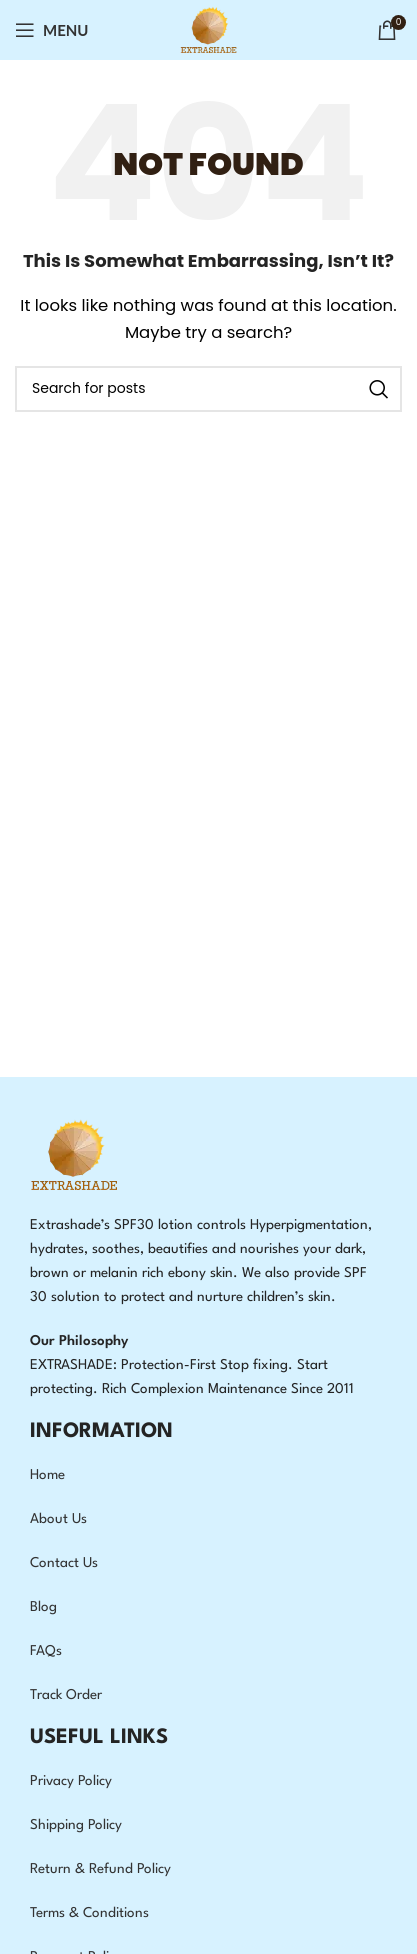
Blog (43, 1607)
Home (47, 1475)
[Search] (208, 389)
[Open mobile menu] (52, 30)
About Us (58, 1519)
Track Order (66, 1695)
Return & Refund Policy (100, 1869)
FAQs (46, 1651)
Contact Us (64, 1563)
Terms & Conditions (89, 1913)
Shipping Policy (76, 1825)
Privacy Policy (71, 1781)
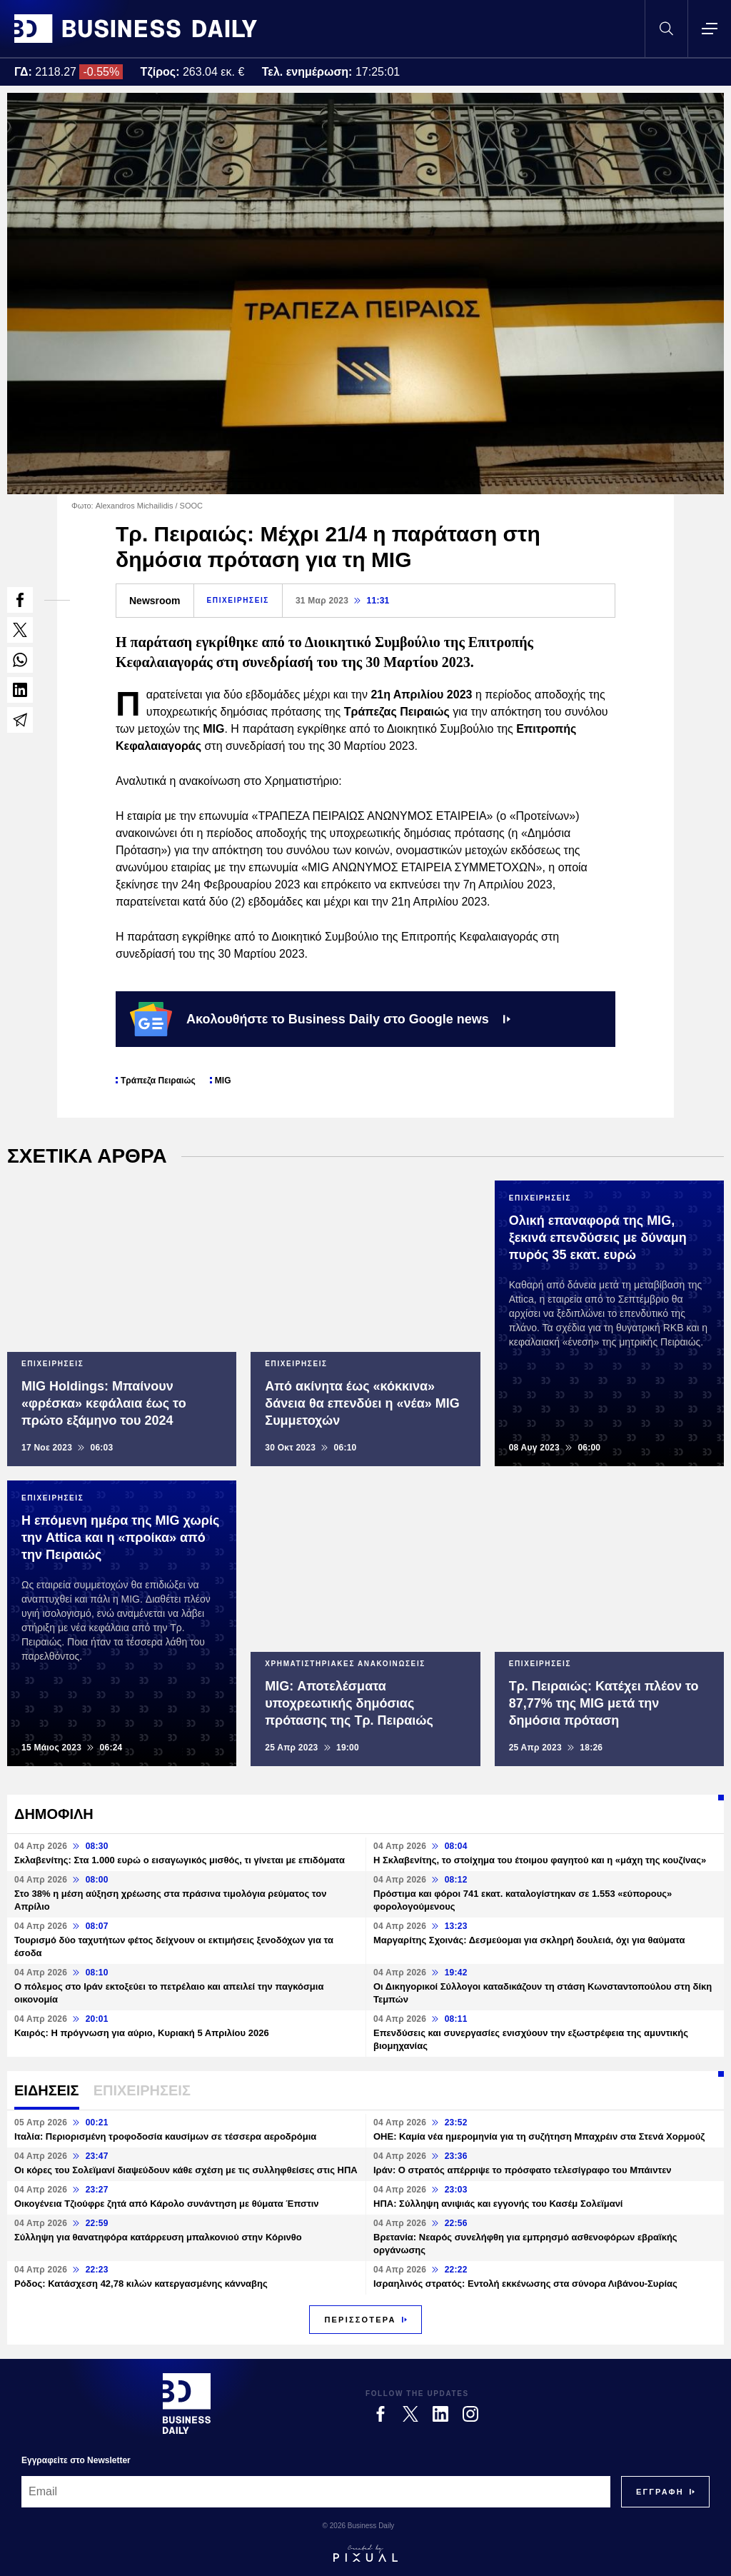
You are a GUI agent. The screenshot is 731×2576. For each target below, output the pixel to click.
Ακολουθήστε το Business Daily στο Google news (320, 1019)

++++++++++++++++++++

__What you have to do__: The copy you return must match the records above exactly, minus any images.

__Output of the exercise__:
Blog (43, 1607)
Home (47, 1475)
[Search] (208, 389)
[Open mobile menu] (52, 30)
About Us (58, 1519)
Track Order (66, 1695)
Return & Refund Policy (100, 1869)
FAQs (46, 1651)
Contact Us (64, 1563)
Terms & Conditions (89, 1913)
Shipping Policy (76, 1825)
Privacy Policy (71, 1781)
You are a GUI agent. The screenshot is 731×2576. For each target below, output the pixel to click.
Ακολουθήστε το Business Daily στο Google news (320, 1019)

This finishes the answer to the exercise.